The recommendation is accompanied by a solution blueprint, which can take many forms. From something as simple as a service blueprint to an IT architecture and links between different systems.
Implementation process and proof of concept
Depending on the size of the project, implementation can take anywhere from a few weeks to a few months.
One of the first milestones is the human factors and user interviews mentioned above. This stage allows us to check that assumptions about how the work should be done match reality. In our experience, we often have to stop work at this stage to better understand the real business processes.
Another important element of implementation is planning a proof of concept, which allows us to test in practice how the target solution might work. It allows us to test the validity of a new implementation relatively quickly. At this stage, we pre-select trained AI models or plan the automation flow.
In the case of AI, this is a frontier stage where we must already have access to the data we will use to adapt the model or to connect the appropriate RAG system (i.e. the system that connects to our chosen database).
The last major milestone is the implementation of the proof of concept. At this stage we test how the solution performs on test data and, if all goes well, implement the solution more widely within the organisation.

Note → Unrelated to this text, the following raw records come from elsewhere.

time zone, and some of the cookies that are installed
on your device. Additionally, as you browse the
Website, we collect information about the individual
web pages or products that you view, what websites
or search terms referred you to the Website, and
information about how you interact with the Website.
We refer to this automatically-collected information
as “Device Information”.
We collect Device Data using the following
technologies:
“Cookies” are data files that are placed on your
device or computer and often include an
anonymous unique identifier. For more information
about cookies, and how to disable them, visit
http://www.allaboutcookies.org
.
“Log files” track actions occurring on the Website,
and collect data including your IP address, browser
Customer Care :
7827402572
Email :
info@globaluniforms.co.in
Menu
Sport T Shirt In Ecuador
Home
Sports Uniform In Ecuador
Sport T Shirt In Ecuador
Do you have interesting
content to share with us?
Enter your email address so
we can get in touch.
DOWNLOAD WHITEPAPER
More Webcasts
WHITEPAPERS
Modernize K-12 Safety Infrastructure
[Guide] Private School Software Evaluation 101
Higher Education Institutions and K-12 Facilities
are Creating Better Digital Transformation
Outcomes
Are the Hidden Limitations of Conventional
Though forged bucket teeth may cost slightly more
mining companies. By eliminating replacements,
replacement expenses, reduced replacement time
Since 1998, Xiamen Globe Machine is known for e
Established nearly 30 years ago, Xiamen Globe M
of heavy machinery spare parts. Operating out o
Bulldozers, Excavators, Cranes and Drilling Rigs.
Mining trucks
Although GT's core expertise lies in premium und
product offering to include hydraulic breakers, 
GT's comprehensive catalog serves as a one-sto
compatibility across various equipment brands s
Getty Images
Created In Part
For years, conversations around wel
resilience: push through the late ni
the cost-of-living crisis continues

What to consider when implementing AI or automation in a business?
Using a machine alone often does not solve organisational problems. No machine will be able to catalogue invoices correctly, for example, unless there are certain benchmarks in the organisation that we can rely on.
As well as the obvious issues, it’s also important to consider the potential barriers to using AI:
- Business barriers – how AI affects the way our business operates and how it is perceived by employees and customers.

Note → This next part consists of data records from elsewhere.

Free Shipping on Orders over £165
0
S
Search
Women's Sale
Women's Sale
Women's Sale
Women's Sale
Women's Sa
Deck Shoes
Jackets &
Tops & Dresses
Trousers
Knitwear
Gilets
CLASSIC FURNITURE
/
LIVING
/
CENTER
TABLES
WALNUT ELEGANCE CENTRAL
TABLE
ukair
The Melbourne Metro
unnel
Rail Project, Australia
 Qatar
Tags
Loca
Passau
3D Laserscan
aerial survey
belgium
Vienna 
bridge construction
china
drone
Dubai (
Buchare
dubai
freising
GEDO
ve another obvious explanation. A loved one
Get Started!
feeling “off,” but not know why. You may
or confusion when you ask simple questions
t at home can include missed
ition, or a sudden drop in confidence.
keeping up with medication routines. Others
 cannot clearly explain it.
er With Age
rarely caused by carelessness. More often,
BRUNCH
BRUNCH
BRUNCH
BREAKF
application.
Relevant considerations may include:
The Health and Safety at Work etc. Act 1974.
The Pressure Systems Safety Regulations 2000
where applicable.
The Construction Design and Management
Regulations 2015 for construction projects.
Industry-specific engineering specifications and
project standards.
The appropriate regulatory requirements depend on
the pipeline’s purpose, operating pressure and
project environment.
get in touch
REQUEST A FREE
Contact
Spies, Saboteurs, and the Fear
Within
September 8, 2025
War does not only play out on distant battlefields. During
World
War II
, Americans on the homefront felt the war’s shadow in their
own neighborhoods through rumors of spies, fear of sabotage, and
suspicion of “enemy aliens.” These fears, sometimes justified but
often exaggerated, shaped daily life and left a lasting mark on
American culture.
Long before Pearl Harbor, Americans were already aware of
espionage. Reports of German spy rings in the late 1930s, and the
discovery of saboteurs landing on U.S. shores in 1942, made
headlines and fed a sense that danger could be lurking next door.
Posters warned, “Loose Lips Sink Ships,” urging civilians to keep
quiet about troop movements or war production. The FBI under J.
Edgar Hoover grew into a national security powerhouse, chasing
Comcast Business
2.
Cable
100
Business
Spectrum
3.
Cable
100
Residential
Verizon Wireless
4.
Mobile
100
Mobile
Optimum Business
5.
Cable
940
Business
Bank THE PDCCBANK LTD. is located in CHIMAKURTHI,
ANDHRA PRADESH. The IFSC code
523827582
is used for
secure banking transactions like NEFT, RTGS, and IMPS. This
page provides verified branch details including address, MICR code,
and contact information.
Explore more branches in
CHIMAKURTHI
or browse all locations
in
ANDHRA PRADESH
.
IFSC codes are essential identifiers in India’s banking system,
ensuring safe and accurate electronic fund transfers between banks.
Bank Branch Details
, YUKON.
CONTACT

- Regulatory barriers – depending on the region in which we plan to implement automation or AI systems. This includes AI legislation.
- Technological barriers – the risks associated with the fact that some solutions, particularly those related to LLM models, such as ChatGPT, have shortcomings that we cannot, for the time being, avoid 100% technically.
- Environmental barriers – the use of AI has a significant environmental impact through the use of electricity and resources to generate it. For example, generating 1,000 images with an advanced AI model such as Stable Diffusion XL is responsible for about as much carbon dioxide as driving 6.5km in an average petrol car.
As you can see, using AI and automation for commercial purposes can be challenging at times. However, the Process Discovery Workshop minimises the risk of unsuccessful investments and focuses on achieving specific goals, even if they are only the first step towards greater business process automation.